Mahluk asing yang di trasmigrasikan dari surga. Dan di selundupkan ke bumi melalui rahim ibu. Terlahir dari kolaborasi cinta, sinergi kasih sayang. Dan tumbuh menjadi pelaku pelecehan media sosial. Aku tidak pandai, tidak juga tampan, kebetulan saja Tuhan menyelundupkanku melalui rahim ibu. Dan di transmigrasikan ke bumi ini sebagai alat Tuhan. Sebagai alat agar sistem pentakdiran terus berjalan.

Sabtu, 05 Oktober 2019

Diplomasi Rasa

Tidak selamanya dia benar, tapi dia terlahir memberikan jawaban atas segala penindasan, terutama penindasan atas segala rasa yang dia terima atau diam-diam merasuk ke dalam tubuhnya sendiri. Semisal kolonial rasa-rasa itu secepat kilat menjajah, ingin berkuasa dan berkuasa di dalam tubuhnya, di mana rasa-rasa negativitas itu ingin mengendalikan tubuhnya dengan terlebih dahulu membinasakan rasa-rasa positivitas yang bersemayam juga di dalam tubuhnya.

Di mana tubuh yang senantiasa memerlukan keseimbangan, agar setiap keputusan yang di ambil, tindakan yang di perlukan, langkah yang di lakukan dan karya yang di kerjakan bisa berjalan semestinya. Tapi, semua itu tidak sederhana, meski sederhana!
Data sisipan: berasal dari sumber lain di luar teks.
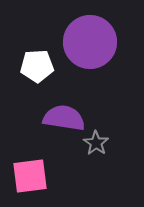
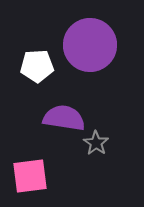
purple circle: moved 3 px down
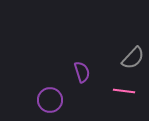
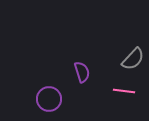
gray semicircle: moved 1 px down
purple circle: moved 1 px left, 1 px up
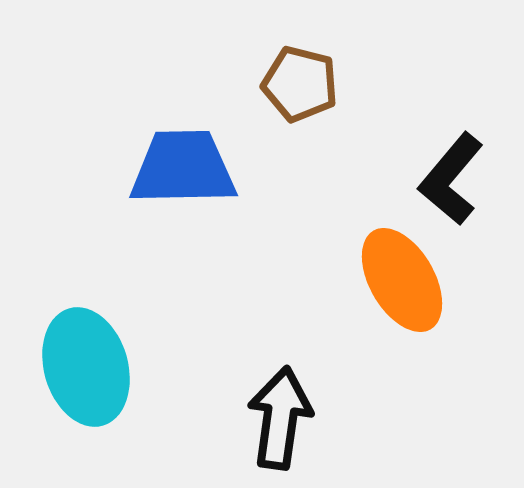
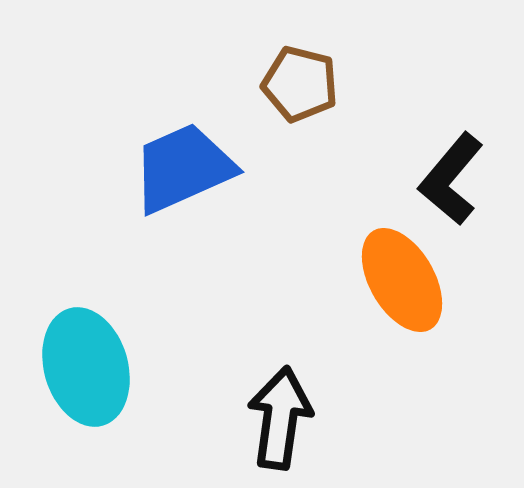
blue trapezoid: rotated 23 degrees counterclockwise
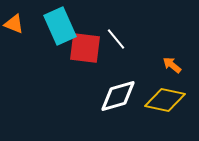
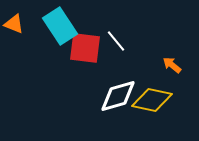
cyan rectangle: rotated 9 degrees counterclockwise
white line: moved 2 px down
yellow diamond: moved 13 px left
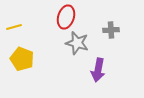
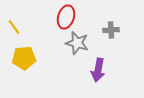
yellow line: rotated 70 degrees clockwise
yellow pentagon: moved 2 px right, 1 px up; rotated 25 degrees counterclockwise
Sebab tubuh adalah pemukiman berbagai rasa yang berbeda-beda, dan setiap rasa ingin menjadi penguasa di dalamnya.

Oleh sebab itu, seringkali rasa-rasa itu menjadi benalu bagi gerak tubuh, bahkan menjadi pertimpangan yang sungguh-sungguh, di mana semestinya tubuh bisa bergerak bebas, leluasa, flexible, lentur, dan tanpa beban yang signifikan,  malah menjadi kontradiksi mendalam yang membuat tubuh lamban bergerak, mandul ide, kaku beku, lemah berpikir, ketandusan daya imajinasi, krisis kebebasan berkarya atau bisa di kata kropos ke dalam.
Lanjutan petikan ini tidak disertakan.